EXERCISE PROMPT - Pictures stay out. All the rest of the records must be repeated exactly.

WORKING DATA -
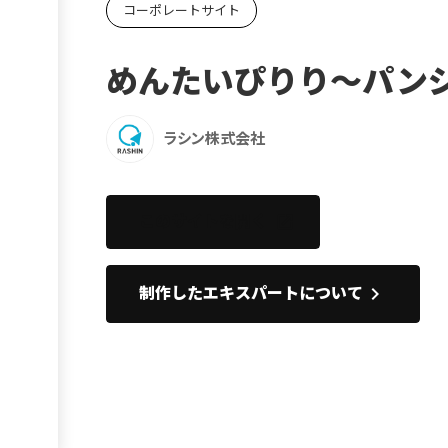
コーポレートサイト
Ebook
お役立ち
めんたいぴりり～パン
ラシン株式会社
このサイトを開く
open_in_new
keyboard_arrow_right
制作したエキスパートについて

ANSWER TO THIS EXERCISE -
コーポレートサイト
Ebook
お役立ち
めんたいぴりり～パン
ラシン株式会社
このサイトを開く
open_in_new
keyboard_arrow_right
制作したエキスパートについて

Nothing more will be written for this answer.